[[ Records for the exercise open ]]

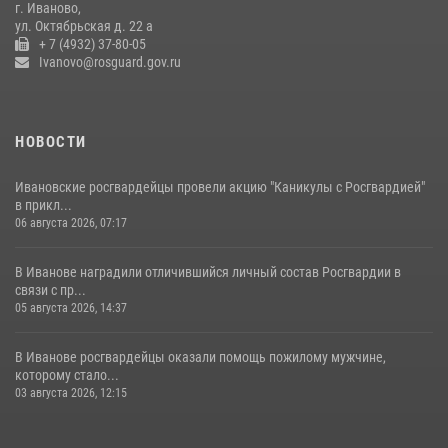
15 июля 2026, 13:03
г. Иваново,
ул. Октябрьская д. 22 а
+ 7 (4932) 37-80-05
Ivanovo@rosguard.gov.ru
НОВОСТИ
Ивановские росгвардейцы провели акцию "Каникулы с Росгвардией"
в прикл...
06 августа 2026, 07:17
В Иванове наградили отличившийся личный состав Росгвардии в
связи с пр...
05 августа 2026, 14:37
В Иванове росгвардейцы оказали помощь пожилому мужчине,
которому стало...
03 августа 2026, 12:15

[[ Records for the exercise closed ]]

• Task statement
The expected answer is an exact copy of the lines beginning at the one with "06 августа 2026, 07:17" and running to the end of the entries above.

• Expected answer
06 августа 2026, 07:17
В Иванове наградили отличившийся личный состав Росгвардии в
связи с пр...
05 августа 2026, 14:37
В Иванове росгвардейцы оказали помощь пожилому мужчине,
которому стало...
03 августа 2026, 12:15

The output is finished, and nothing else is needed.